Revision history for this message
Harrison Conlin (harrisony) wrote : Re: mail-notifcation hogging the CPU polling for GMail

Thank you for taking the time to report this bug and helping to make Ubuntu better. You reported this bug a while ago and there hasn't been any activity in it recently. We were wondering if this is still an issue for you. Can you try with the latest Ubuntu release? Thanks in advance.

Changed in mail-notification:
assignee: motu → harrisony
status: Confirmed → Incomplete
Revision history for this message
Stephen Sinclair (radarsat1) wrote :

I just tried it on my laptop for an hour, (running Intrepid), and it didn't seem to be an issue. I'll keep running it for a while to monitor it.

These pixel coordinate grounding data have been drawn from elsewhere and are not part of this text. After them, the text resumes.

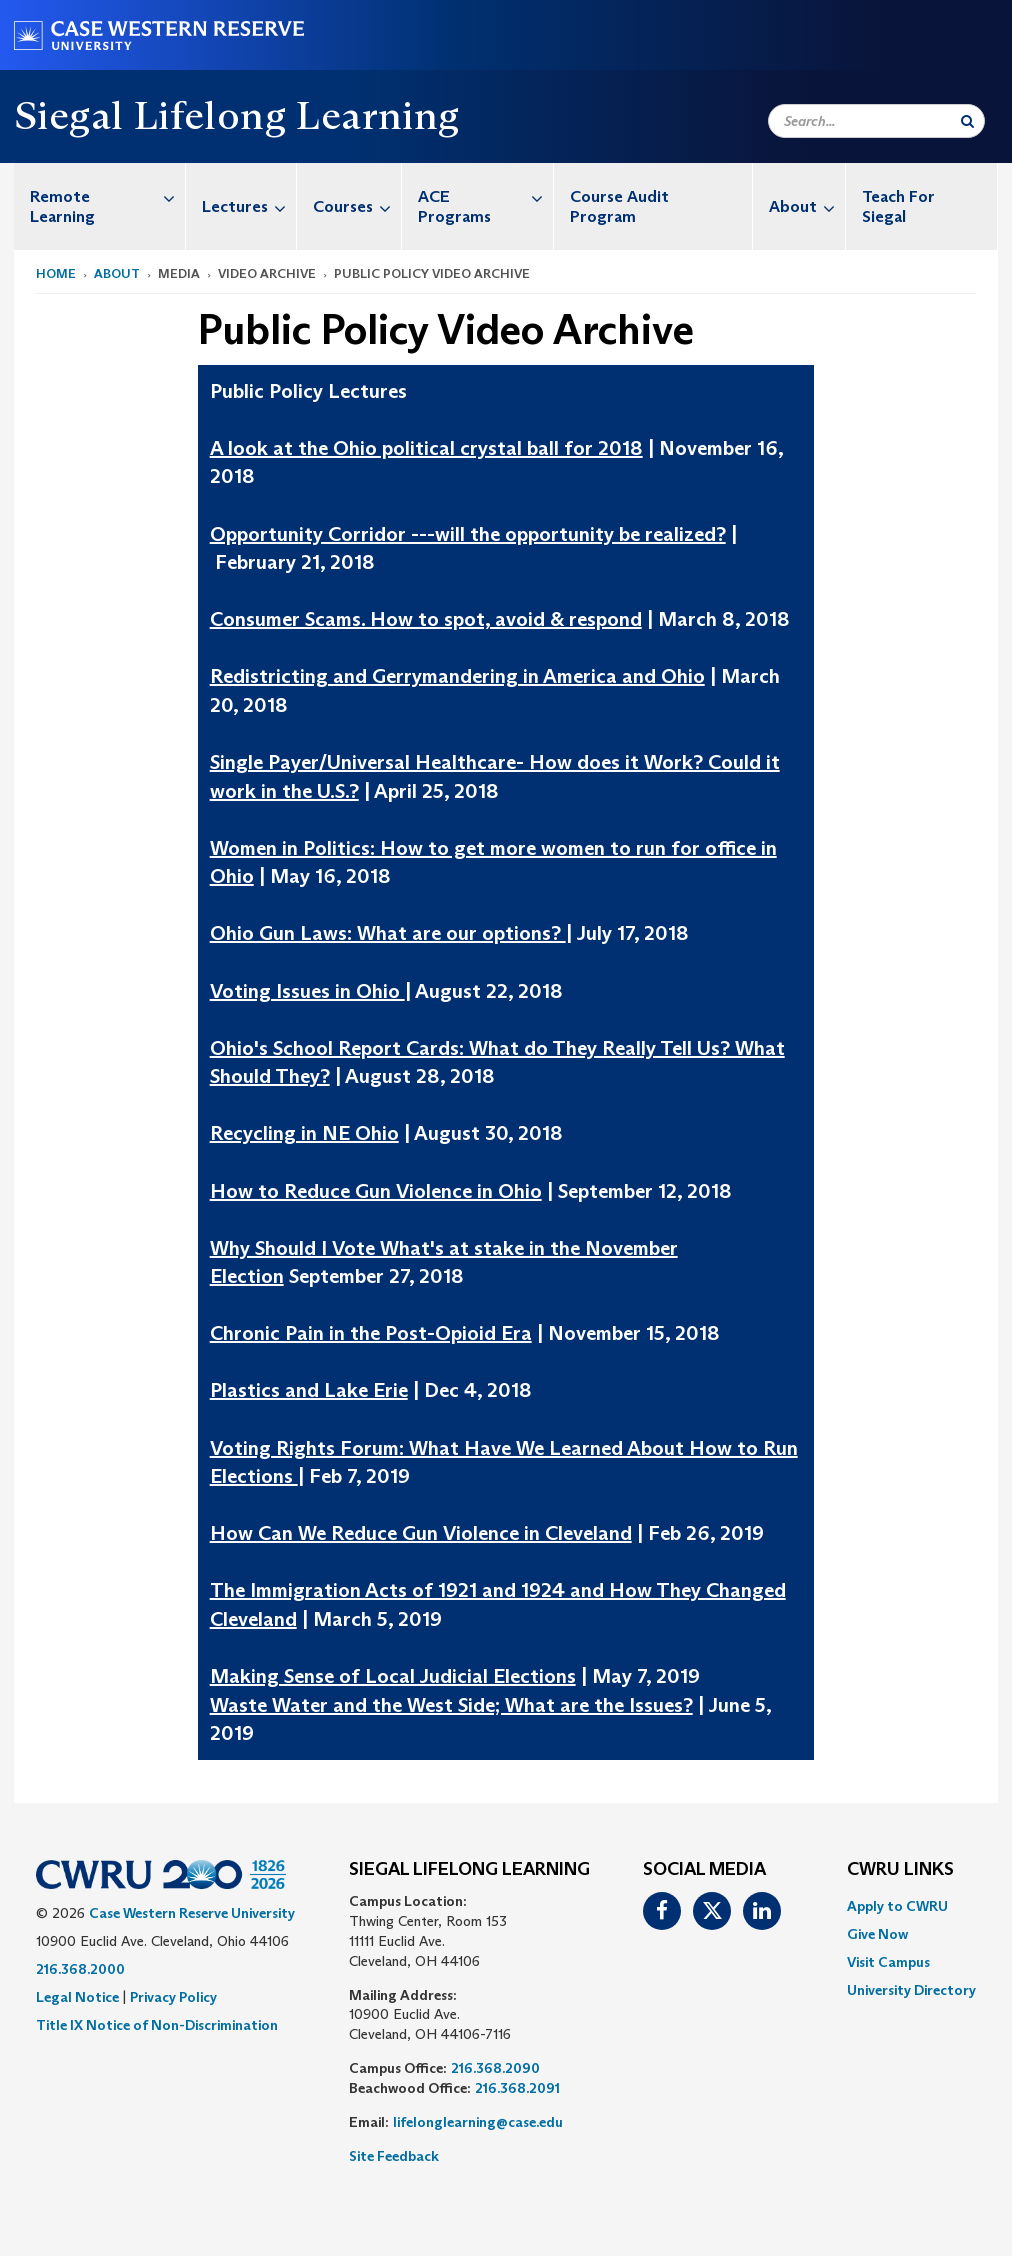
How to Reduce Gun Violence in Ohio (376, 1191)
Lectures (249, 206)
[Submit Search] (967, 121)
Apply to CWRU (897, 1906)
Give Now (877, 1934)
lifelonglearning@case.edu (478, 2122)
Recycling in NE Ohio (304, 1133)
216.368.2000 (80, 1969)
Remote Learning (107, 196)
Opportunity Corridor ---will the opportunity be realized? (468, 534)
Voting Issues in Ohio (307, 991)
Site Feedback (394, 2156)
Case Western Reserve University (192, 1913)
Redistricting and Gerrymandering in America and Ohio (457, 676)
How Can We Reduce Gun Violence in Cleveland (421, 1533)
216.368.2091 (517, 2088)
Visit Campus (888, 1962)
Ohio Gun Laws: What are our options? (388, 933)
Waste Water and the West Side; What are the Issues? (451, 1705)
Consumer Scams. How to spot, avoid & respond (426, 619)
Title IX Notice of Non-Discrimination (157, 2025)
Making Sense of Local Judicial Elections (393, 1676)
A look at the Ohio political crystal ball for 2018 (426, 448)
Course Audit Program (619, 206)
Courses (357, 206)
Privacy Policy (173, 1997)
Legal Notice (77, 1997)
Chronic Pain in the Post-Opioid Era (371, 1333)
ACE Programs (485, 196)
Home (56, 273)
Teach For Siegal (898, 206)
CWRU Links (900, 1870)
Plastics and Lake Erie (309, 1390)
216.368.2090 (495, 2068)
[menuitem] (100, 206)
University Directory (911, 1990)
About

Revision history for this message
arno_b (arno.b) wrote :

I still have this issue each time a disconnect my laptop from Internet, using Intrepid and a pop account
Not fixed.

Revision history for this message
KAding (kadingf) wrote :

I also still have this issue. I have had it on every version of Ubuntu with every laptop I've had since 2006 at least. Currently I am using intrepid. If I have no internet connection mail notification will start using 100% of one of my dual core CPUs. This does not happen instantly at boot, however, but usually after a few minutes.

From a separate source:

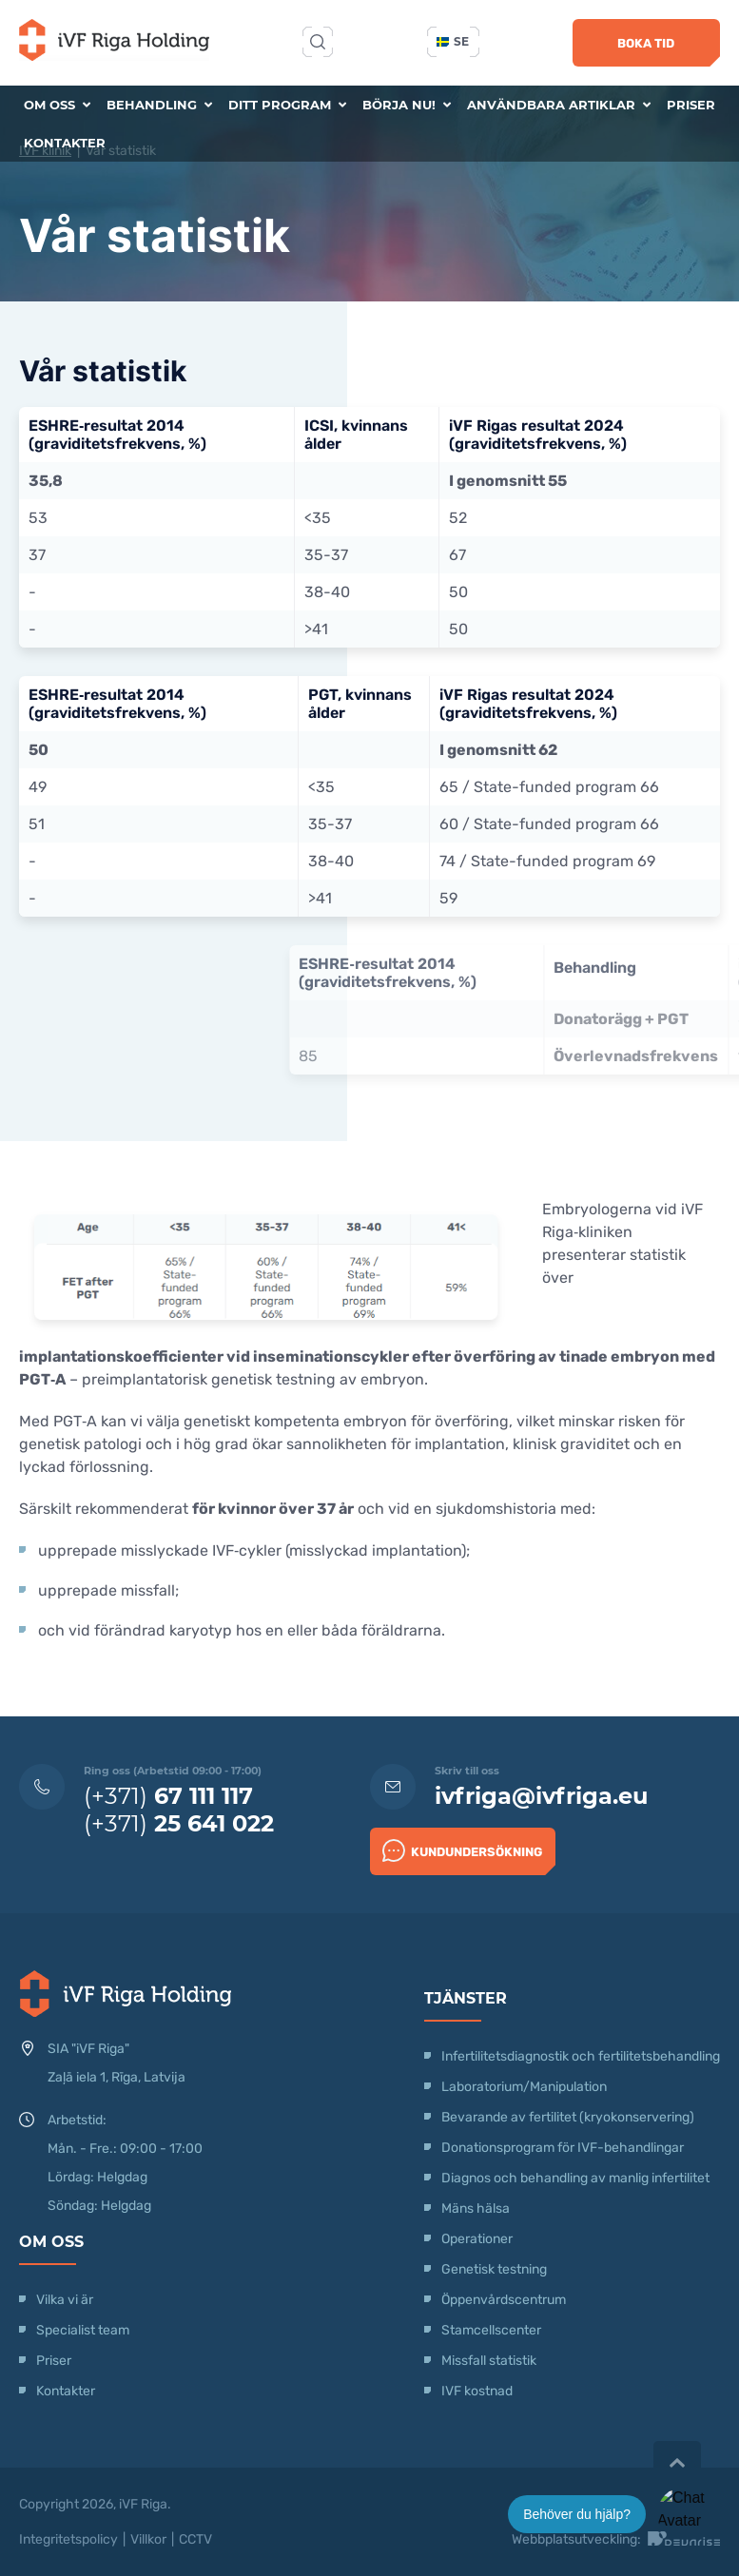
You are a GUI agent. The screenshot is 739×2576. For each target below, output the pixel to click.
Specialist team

I am using fastmail.fm as mail host (IMAP).

Revision history for this message
Harrison Conlin (harrisony) wrote :

Thanks for reporting this bug and any supporting documentation. Since this bug has enough information provided for a developer to begin work, I'm going to mark it as Triaged and let them handle it from here. Thanks for taking the time to make Ubuntu better

Changed in mail-notification:
assignee: harrisony → nobody
importance: Low → Medium
status: Incomplete → Triaged
Revision history for this message
Johannes Hessellund (osos) wrote :

Anyone looking at this issue ?

Revision history for this message
Jason Heeris (detly) wrote :

Whoever might be looking at this, are you aware that someone has supplied a patch in the duplicate report #182923?